Note for babysitters:
This recipe contains milk or eggs.
Ask parents about any food allergies before

making this recipe for kids.

Using high-fiber cereal in place of traditional breadcrumbs makes this a healthier version of a kid-favorite meal.

Prep time: 10 minutes


  • 1 4-oz. boneless, skinless chicken breast, rinsed, patted dry, and sliced into strips or 4 1-oz boneless, skinless chicken tenders
  • 1 egg or 1/4 cup egg substitute or 1/4 cup skim milk
  • 1/3 cup cereal flakes, crushed (preferably cereal with 3g or more of fiber per serving)

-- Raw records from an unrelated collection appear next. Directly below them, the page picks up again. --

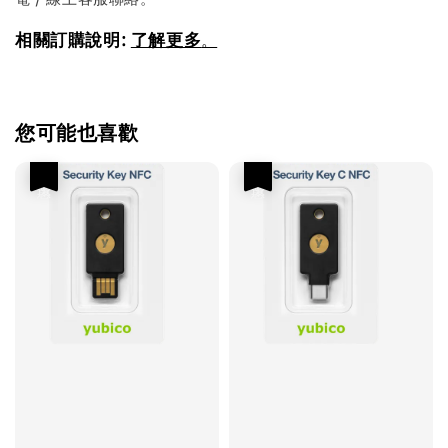
相關訂購說明:
了解更多
。
您可能也喜歡
優惠
優惠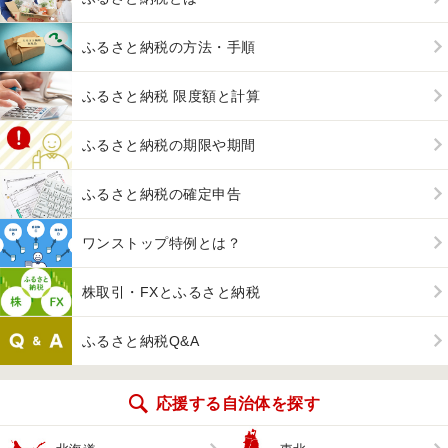
ふるさと納税の方法・手順
ふるさと納税 限度額と計算
ふるさと納税の期限や期間
ふるさと納税の確定申告
ワンストップ特例とは？
株取引・FXとふるさと納税
ふるさと納税Q&A
応援する自治体を探す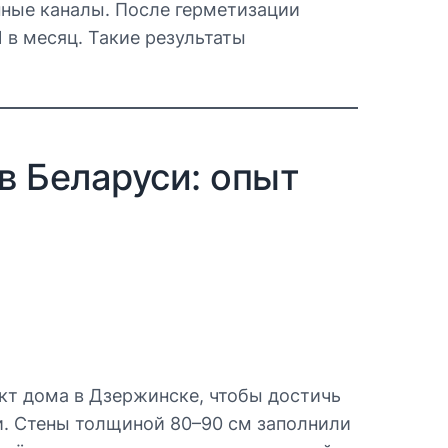
нные каналы. После герметизации
 в месяц. Такие результаты
в Беларуси: опыт
ект дома в Дзержинске, чтобы достичь
и. Стены толщиной 80–90 см заполнили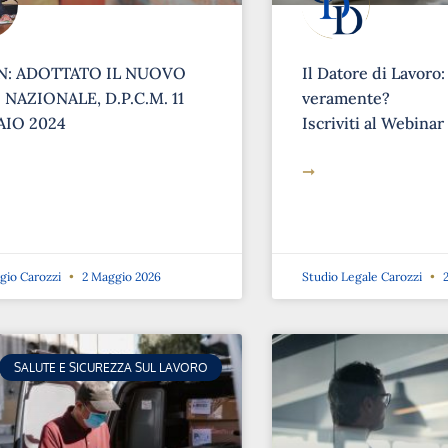
: ADOTTATO IL NUOVO
Il Datore di Lavoro:
NAZIONALE, D.P.C.M. 11
veramente?
IO 2024
Iscriviti al Webinar
➞
rgio Carozzi
2 Maggio 2026
Studio Legale Carozzi
2
SALUTE E SICUREZZA SUL LAVORO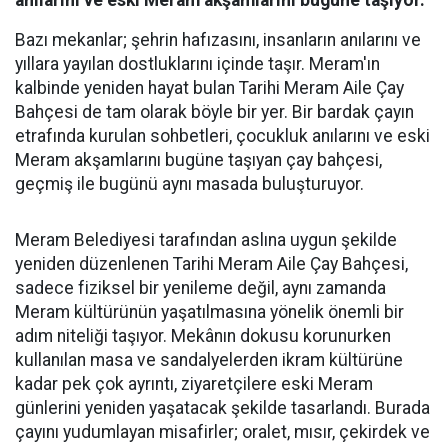
anılarını ve eski Meram akşamlarını bugüne taşıyor.
Bazı mekanlar; şehrin hafızasını, insanların anılarını ve
yıllara yayılan dostluklarını içinde taşır. Meram'ın
kalbinde yeniden hayat bulan Tarihi Meram Aile Çay
Bahçesi de tam olarak böyle bir yer. Bir bardak çayın
etrafında kurulan sohbetleri, çocukluk anılarını ve eski
Meram akşamlarını bugüne taşıyan çay bahçesi,
geçmiş ile bugünü aynı masada buluşturuyor.
Meram Belediyesi tarafından aslına uygun şekilde
yeniden düzenlenen Tarihi Meram Aile Çay Bahçesi,
sadece fiziksel bir yenileme değil, aynı zamanda
Meram kültürünün yaşatılmasına yönelik önemli bir
adım niteliği taşıyor. Mekânın dokusu korunurken
kullanılan masa ve sandalyelerden ikram kültürüne
kadar pek çok ayrıntı, ziyaretçilere eski Meram
günlerini yeniden yaşatacak şekilde tasarlandı. Burada
çayını yudumlayan misafirler; oralet, mısır, çekirdek ve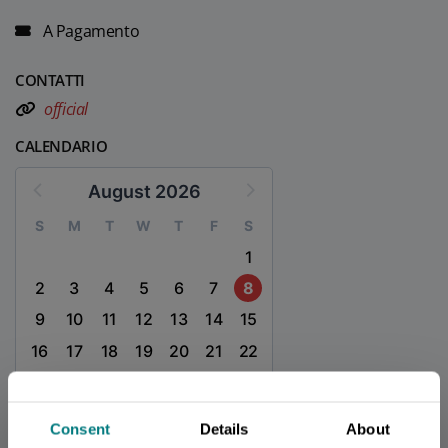
A Pagamento
CONTATTI
official
CALENDARIO
August 2026
S
M
T
W
T
F
S
1
2
3
4
5
6
7
8
9
10
11
12
13
14
15
16
17
18
19
20
21
22
23
24
25
26
27
28
29
30
31
Consent
Details
About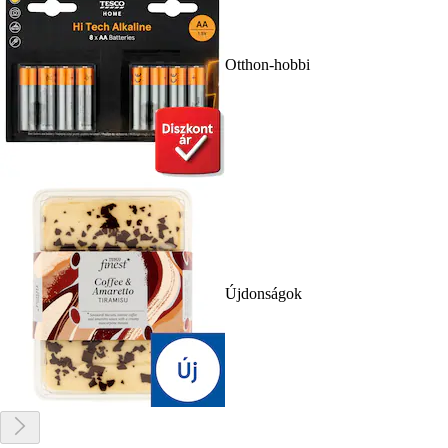
Otthon-hobbi
Újdonságok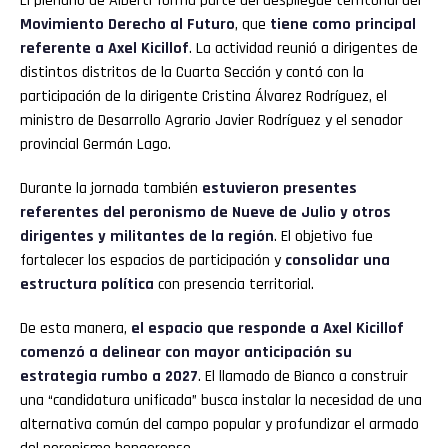
El plenario de Alberti forma parte del despliegue territorial del
Movimiento Derecho al Futuro
, que
tiene como principal
referente a Axel Kicillof
. La actividad reunió a dirigentes de
distintos distritos de la Cuarta Sección y contó con la
participación de la dirigente Cristina Álvarez Rodríguez, el
ministro de Desarrollo Agrario Javier Rodríguez y el senador
provincial Germán Lago.
Durante la jornada también
estuvieron presentes
referentes del peronismo de Nueve de Julio y otros
dirigentes y militantes de la región
. El objetivo fue
fortalecer los espacios de participación y
consolidar una
estructura política
con presencia territorial.
De esta manera,
el espacio que responde a Axel Kicillof
comenzó a delinear con mayor anticipación su
estrategia rumbo a 2027
. El llamado de Bianco a construir
una “candidatura unificada” busca instalar la necesidad de una
alternativa común del campo popular y profundizar el armado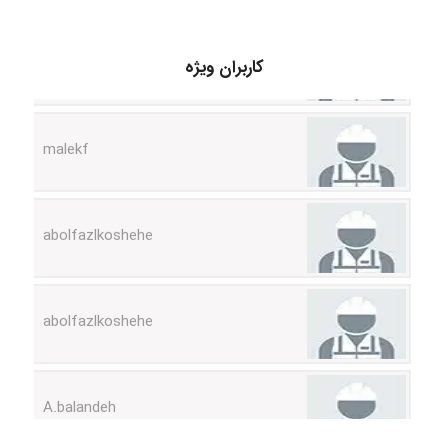
کاربران ویژه
malekf
abolfazlkoshehe
abolfazlkoshehe
A.balandeh
fatima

  1. Preheat oven to 350° F (176° C).
  2. Dip chicken strips into egg, egg substitute, or skim milk.
  3. Roll dipped chicken in high-fiber cereal to coat.
  4. Place coated strips on nonstick baking sheet.
  5. Bake for 18 to 20 minutes, turning after 9 minutes, until chicken is done (it must be white, not pink, inside).

Serves: 1

Serving size: 1 chicken breast

Nutritional analysis (per serving):
227 calories
30 g protein
3 g fat
0.8 g sat. fat
20 g carbohydrate
8 g fiber
75 mg cholesterol
239 mg sodium
44 mg calcium
10 mg iron
185 mcg folic acid

Note: Analysis may vary depending on ingredients used.